Dès la première page on constate que le roman est dédié au poète chanteur compositeur Brahim Saci,  » A brahim Saci, pour la clairvoyance de son regard, pour sa poésie qui sait saisir l’essentiel, pour ses chansons toutes enrobées d’un humanisme serein et toujours en mouvement. » qui est comme une clé ouvrant une petite porte pour découvrir un peu plus ce roman. Puis l’auteur cite une phrase de Fernando Pessoa, « J’ai conquis, un petit pas après l’autre, le territoire intérieur qui était mien de naissance. J’ai réclamé, un petit espace après l’autre, J’ai accouché de mon être infini, mais j’ai dû m’arracher de moi-même au forceps. » comme pour nous donner une deuxième clé ouvrant une autre porte de compréhension pour mieux aborder le livre.

Nous découvrons une histoire tragique émouvante dans une Algérie déchirée qui se recherche. Les protagonistes sont tantôt perdus dans une société en effervescence où parfois la folie dicte ses lois, tantôt lucides pour panser ses blessures, se frayer un chemin et réinventer l’espoir. L’auteur dans une transfiguration de la réalité en allégorie de la critique d’une société algérienne extrêmement corrompue, une méthodologie stricte de l’observation, de la description, qui nous rappelle l’écriture d’Émile Zola.

Dans ces vives descriptions des inégalités sociales génératrices des passions les plus viles, à travers des personnages attachants que la misère ne plie pas, nous ne pouvons nous empêcher de penser à Honoré de Balzac tant le héros balzacien est un observateur révolté qui contemple impuissant. La forme narrative parfois hachée parfois fluide nous rappelle aussi par moments William Faulkner.

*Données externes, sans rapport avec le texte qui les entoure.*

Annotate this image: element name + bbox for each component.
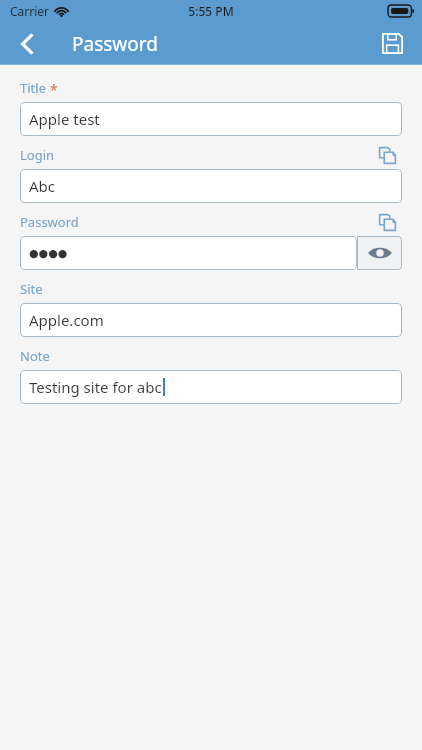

Ainsi l’héroïne Amina consciente de son impuissance mais ne baisse pas les bras, elle avance pour ne pas oublier, dans une Algérie qui cultive l’oubli de peur de se regarder dans le miroir.

Amina me fait penser à Nedjma de Kateb Yacine dans la transfiguration de l’Algérie tant elle témoigne d’une Algérie défigurée, meurtrie.